US 5223040A titled "Batch process and apparatus for crystallizing syrup" relates to a batch process and an apparatus for producing sugar crystals from syrup in a discontinuously operated crystallization apparatus comprising a heating calandria, which comprises the steps of graining a batch of concentrated syrup by adding seed crystals thereto to form a predetermined volume of magma causing sugar crystals in the syrup to grow by subjecting the magma to evaporation in heat exchange with the calandria and adding syrup while maintaining the mother liquor at a desired level of supersaturation to obtain massecuite, and increasing the brix of the massecuite to a desired value to obtain a final volume of massecuite.
US 1586814titled "calandria for evaporatorsof sugar mills" relates to an evaporator tank equipped with a calandria provided with the usual central downtake passage, top plate, and bottom plate between which extend the usual circulation pipes.
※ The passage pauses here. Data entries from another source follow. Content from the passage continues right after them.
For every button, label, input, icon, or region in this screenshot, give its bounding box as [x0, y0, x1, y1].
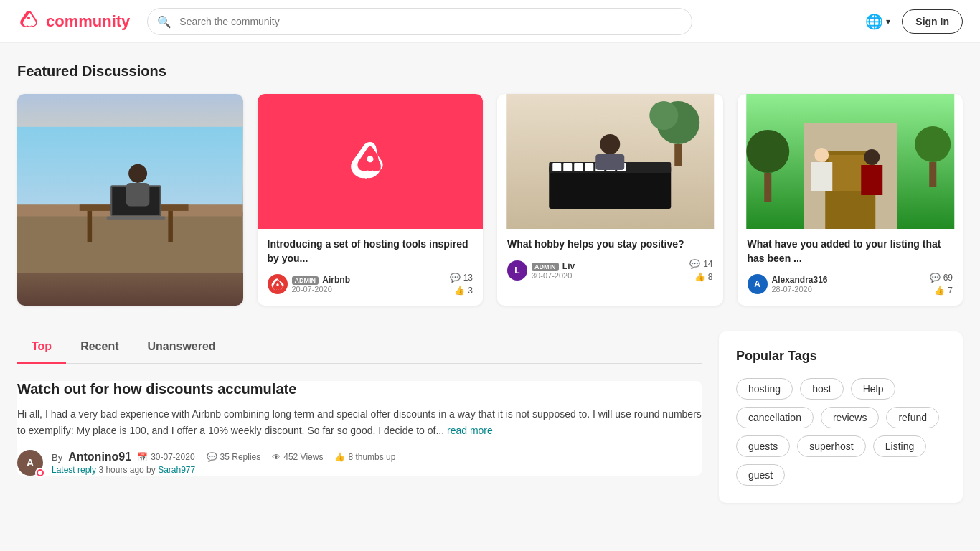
card-replies-3: 💬 14	[689, 259, 712, 269]
post-author-details: By Antonino91 📅 30-07-2020 💬 35 Replies	[52, 451, 395, 475]
header-right: 🌐 ▾ Sign In	[865, 9, 963, 34]
tabs: Top Recent Unanswered	[17, 331, 702, 364]
avatar-4: A	[748, 274, 768, 294]
chevron-down-icon: ▾	[886, 17, 890, 27]
tab-recent[interactable]: Recent	[66, 331, 133, 364]
avatar-2	[268, 274, 288, 294]
card-stats-4: 💬 69 👍 7	[930, 273, 953, 296]
card-author-2: ADMIN Airbnb 20-07-2020	[268, 274, 351, 294]
tag-pill[interactable]: superhost	[797, 435, 865, 457]
card-title-2: Introducing a set of hosting tools inspi…	[268, 237, 473, 265]
post-title: Watch out for how discounts accumulate	[17, 381, 702, 397]
svg-rect-16	[574, 163, 583, 171]
card-stats-2: 💬 13 👍 3	[450, 273, 473, 296]
card-image-3	[497, 94, 723, 229]
read-more-link[interactable]: read more	[447, 425, 493, 436]
card-likes-3: 👍 8	[694, 272, 713, 282]
card-likes-2: 👍 3	[454, 286, 473, 296]
tag-pill[interactable]: hosting	[736, 378, 793, 400]
post-footer: A By Antonino91 📅 30-07-202	[17, 450, 702, 476]
thumbs-up-icon: 👍	[334, 452, 345, 462]
author-info-3: ADMIN Liv 30-07-2020	[532, 261, 575, 280]
tag-pill[interactable]: host	[800, 378, 843, 400]
card-body-4: What have you added to your listing that…	[738, 229, 963, 306]
post-replies: 💬 35 Replies	[207, 452, 261, 462]
card-replies-2: 💬 13	[450, 273, 473, 283]
admin-badge-2: ADMIN	[292, 276, 319, 285]
avatar-3: L	[507, 260, 527, 281]
tag-pill[interactable]: reviews	[821, 407, 879, 428]
svg-rect-36	[764, 173, 771, 202]
svg-point-21	[600, 134, 620, 154]
post-thumbs: 👍 8 thumbs up	[334, 452, 395, 462]
logo[interactable]: community	[17, 10, 130, 33]
card-meta-2: ADMIN Airbnb 20-07-2020 💬 13 👍 3	[268, 273, 473, 296]
globe-icon: 🌐	[865, 13, 883, 30]
post-views: 👁 452 Views	[272, 452, 323, 462]
main-content: Featured Discussions	[0, 43, 980, 523]
svg-rect-17	[585, 163, 593, 171]
tab-unanswered[interactable]: Unanswered	[133, 331, 230, 364]
author-name-4: Alexandra316	[772, 275, 828, 285]
like-icon-2: 👍	[454, 286, 465, 296]
svg-point-37	[915, 126, 951, 162]
card-body-3: What hobby helps you stay positive? L AD…	[497, 229, 723, 292]
featured-card-1[interactable]: Top guest questions Q ADMIN Quincy 27-07…	[17, 94, 243, 306]
sign-in-button[interactable]: Sign In	[902, 9, 963, 34]
svg-rect-14	[552, 163, 561, 171]
tag-pill[interactable]: guest	[736, 464, 785, 486]
chat-icon-3: 💬	[689, 259, 700, 269]
card-image-1	[17, 94, 243, 306]
tag-pill[interactable]: guests	[736, 435, 790, 457]
svg-rect-15	[563, 163, 572, 171]
like-icon-3: 👍	[694, 272, 705, 282]
admin-badge-3: ADMIN	[532, 263, 559, 271]
search-bar: 🔍	[147, 8, 692, 35]
svg-rect-5	[168, 211, 173, 242]
card-author-3: L ADMIN Liv 30-07-2020	[507, 260, 575, 281]
card-stats-3: 💬 14 👍 8	[689, 259, 712, 282]
svg-rect-8	[107, 217, 165, 220]
badge-overlay	[35, 468, 45, 478]
svg-rect-4	[88, 211, 93, 242]
featured-card-4[interactable]: What have you added to your listing that…	[738, 94, 963, 306]
card-likes-4: 👍 7	[934, 286, 953, 296]
discussion-post: Watch out for how discounts accumulate H…	[17, 381, 702, 476]
logo-text: community	[46, 12, 130, 31]
svg-rect-1	[17, 212, 243, 273]
calendar-icon: 📅	[137, 452, 148, 462]
header: community 🔍 🌐 ▾ Sign In	[0, 0, 980, 43]
card-body-2: Introducing a set of hosting tools inspi…	[258, 229, 484, 306]
featured-card-3[interactable]: What hobby helps you stay positive? L AD…	[497, 94, 723, 306]
tag-pill[interactable]: refund	[886, 407, 939, 428]
tag-pill[interactable]: Help	[851, 378, 896, 400]
tag-pill[interactable]: Listing	[873, 435, 926, 457]
airbnb-icon	[17, 10, 40, 33]
search-input[interactable]	[147, 8, 692, 35]
featured-card-2[interactable]: Introducing a set of hosting tools inspi…	[258, 94, 484, 306]
language-selector[interactable]: 🌐 ▾	[865, 13, 890, 30]
post-date: 📅 30-07-2020	[137, 452, 194, 462]
latest-reply-author-link[interactable]: Sarah977	[158, 465, 195, 475]
author-date-3: 30-07-2020	[532, 271, 575, 280]
tags-title: Popular Tags	[736, 349, 946, 364]
airbnb-logo-white	[349, 140, 392, 183]
latest-reply-link[interactable]: Latest reply	[52, 465, 96, 475]
chat-bubble-icon: 💬	[207, 452, 217, 462]
tab-top[interactable]: Top	[17, 331, 66, 364]
like-icon-4: 👍	[934, 286, 945, 296]
svg-point-39	[38, 471, 42, 475]
featured-title: Featured Discussions	[17, 63, 963, 80]
post-author-avatar: A	[17, 450, 43, 476]
author-name-3: Liv	[562, 261, 575, 271]
tag-pill[interactable]: cancellation	[736, 407, 814, 428]
svg-point-24	[649, 101, 678, 130]
popular-tags-panel: Popular Tags hostinghostHelpcancellation…	[719, 331, 963, 503]
card-title-4: What have you added to your listing that…	[748, 237, 953, 265]
author-info-2: ADMIN Airbnb 20-07-2020	[292, 275, 351, 293]
card-image-4	[738, 94, 963, 229]
author-date-4: 28-07-2020	[772, 285, 828, 293]
svg-rect-10	[126, 183, 150, 207]
card-image-2	[258, 94, 484, 229]
latest-reply: Latest reply 3 hours ago by Sarah977	[52, 465, 395, 475]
Steam inlets bare provided at opposed points in the calandria. Steam is the preferred heating medium. The non-condensible gases are expelled through outlet pipes leading to the outside by means of conduits.
The above mentioned prior art documents have the drawbacks of conventional calandria.
OBJECT OF THE INVENTION:
An object of the present disclosure is to increase the crystal yield and reduce the boiling time.
Another object of the present disclosure is to provide ease of cleaning of the heating surface.
SUMMARY OF THE INVENTION:
These and other features, aspects, and advantages of the present subject matter will become better understood with reference to the following description. This summary is provided to introduce a selection of concepts in a simplified form. This summary is not intended to identify

key features or essential features of the subject matter, nor is it intended to be used to limit the scope of the subject matter.
An aspect of the present disclosure is to provide a calandria of a sugar cane juice vacuum pan, the calandria comprising: two annular members having an inner wall and an outer wall, a plurality of radially oriented steam conduits with inlet on the outer wall, characterized by a plurality of concentric steam jackets for circulating steam, the plurality of the radially oriented steam conduits being in fluidic communication with each steam jacket that intersects the conduit in the radial direction, the plurality of radially oriented steam conduits dividing the annular space between the outer wall and the inner wall into a number of sectors, a plurality of axially oriented massecuite circulation passages between each two adjacent steam jackets in each sector for massecuite circulation, wherein the calandria is tubeless and the space between the plurality of concentric steam jackets ispartitioned into plurality of massecuite circulation passages as per size of the calandria for increased sugar crystal yield.
An embodiment of the present disclosure provides that the steam jackets which have substantially parallel annular walls which are closed at the top and bottom by slanting rounded surfaces.
Another embodiment of the present disclosure provides that the top of steam jacket has a circular shape or a semi oval shape to avoid the deposition of massecuite.
Another embodiment of the present disclosure provides that jackets are arranged at an appropriate distance to allow free circulation of massecuite and effective heat transfer.
Still another embodiment of the present disclosure provides that the steam inlet is arranged through an inlet manifold which is in fluidic communication with a plurality of steam jackets.
Still another embodiment of the present disclosure provides that the steam jackets are provided with a plurality of condensate boxes at bottom ends of the steam jackets for removal of condensate.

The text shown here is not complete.